The Adelaide Hills built its first fortune on apples. We trace the orchard heritage that still shapes the region, from pick-your-own to proper dry cider.
An orchard region
Long before the Adelaide Hills was famous for cool-climate wine, it was famous for fruit. The cool, high country around Lenswood, Lobethal and the upper valleys proved ideal for apples and pears, and for much of the twentieth century the Hills supplied the state — and beyond — from its orchards.
The legacy on the slopes
That heritage is still written across the landscape. Lenswood, at more than 500 metres, remains serious orchard country, its slopes a patchwork of fruit trees and, increasingly, vines.
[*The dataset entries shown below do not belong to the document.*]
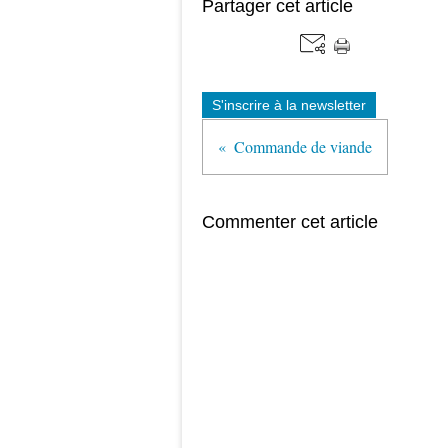
Partager cet article
S'inscrire à la newsletter
Commande de viande
Commenter cet article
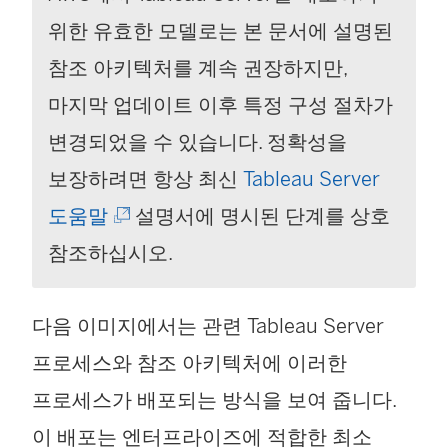
위한 유효한 모델로는 본 문서에 설명된
참조 아키텍처를 계속 권장하지만,
마지막 업데이트 이후 특정 구성 절차가
변경되었을 수 있습니다. 정확성을
보장하려면 항상 최신
Tableau Server
(
도움말
설명서에 명시된 단계를 상호
링
참조하십시오.
크
다음 이미지에서는 관련 Tableau Server
가
프로세스와 참조 아키텍처에 이러한
새
프로세스가 배포되는 방식을 보여 줍니다.
창
이 배포는 엔터프라이즈에 적합한 최소
에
Old coldstores — the buildings that once kept apples through the year — have found new life, including as cellar doors.
Cider's revival
The most delicious expression of that legacy is the new wave of cider. A generation of makers is pressing local fruit into crisp, dry, food-friendly ciders a world away from the sweet supermarket stuff — barrel-aged, perry, single-orchard. It's the orchard heritage poured into a glass.
Tasting the harvest
In autumn you can pick your own at farm gates, buy direct from roadside stalls, and taste cider flights at the source. It's a quieter, sweeter side of the Hills — and a reminder that this region was a food bowl long before it was a wine list.